Spoilers below for Wordle puzzle 284 on Wednesday, March 30, 2022.

On Wednesday, however, many Wordle players discovered the solution to their puzzle was different than others who played the same game, Wordle No. 284.

For some, the winning word was “stove” but for others, it was “harry.” The latter is not referring to a person’s name, we should note, but rather the somewhat outdated word that means to “persistently harass” or to “torment by a constant attack.”

Wordle players were surprised to find they had a different solution to their puzzle than others and took to social media to complain. Some noted they had experienced this problem before, indicating the game as they knew it had changed. The Wall Street Journal, for example, pointed out this issue had come up previously with game No. 241 when some users had the solution “agora” and others got “aroma.”

But as it turns out, The New York Times isn’t changing how Wordle operates. (Whew!)

Instead, the company told TechCrunch it did remove a few more obscure words from the game to make the puzzle more accessible. “Harry,” apparently, was among them. That meant the people who play Wordle daily — leaving the game’s webpage open on their device — weren’t getting the game’s updates. In other words, their version of the game was out of sync with others who loaded up Wordle in a new browser window.

“We did not change the way Wordle works,” said NYT spokesperson Jordan Cohen. “We have not made any changes to the basic functionality or rules of the game, and are committed to continuing what makes the game great. We will continue to review the solutions, and remove obscure or potentially insensitive words,” he added.

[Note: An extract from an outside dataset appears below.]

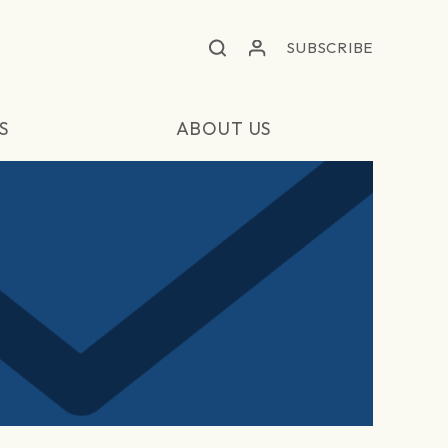
SUBSCRIBE
S
ABOUT US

Fortunately, this problem is an easy one to fix. All you need to do is refresh the Wordle website to make sure your game is in sync. After doing so, you won’t receive the obscure words that have been removed from the Wordle database and you’ll be able to properly compare your scores with others.

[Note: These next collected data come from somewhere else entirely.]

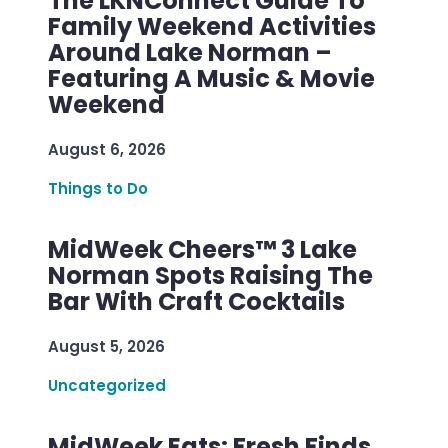
The LKNConnect Guide To
Family Weekend Activities
Around Lake Norman –
Featuring A Music & Movie
Weekend
August 6, 2026
Things to Do
MidWeek Cheers™ 3 Lake
Norman Spots Raising The
Bar With Craft Cocktails
August 5, 2026
Uncategorized
MidWeek Eats: Fresh Finds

We understand The New York Times is looking to create a more sustainable, long-term solution to this problem in the future, so this type of discrepancy will no longer occur. But that hasn’t yet rolled out.

The New York Times Games division attempted to explain the problem on Twitter. But its tweet instructed users to copy and paste a particular URL in their browser, and left some still confused as to what happened or why a fix was needed at all.

The fact that the issue of the “two Wordles” even blew up in the first place, however, is a good indication of how popular the game remains among its fans. In fact, it’s so popular that players weren’t even bothering to close their browser window when they finished the game — knowing full well they would be back tomorrow for the next puzzle. That level of addiction is promising for the game’s future. But the chaos caused by the small tweak also shows how sensitive users will be to further changes, bugs or anything else that changes the nature of Wordle gameplay.

Created by Brooklyn software engineer Josh Wardle, the puzzle first launched in October 2021. Only 90 people were playing it as of November 1st, 2021. But in two months, Wordle had grown to 300,000 users. Today, it has millions of players. What wasn’t yet clear, though, is how many of those players were actually launching Wordle every day.

As this incident shows, it must have been quite a few!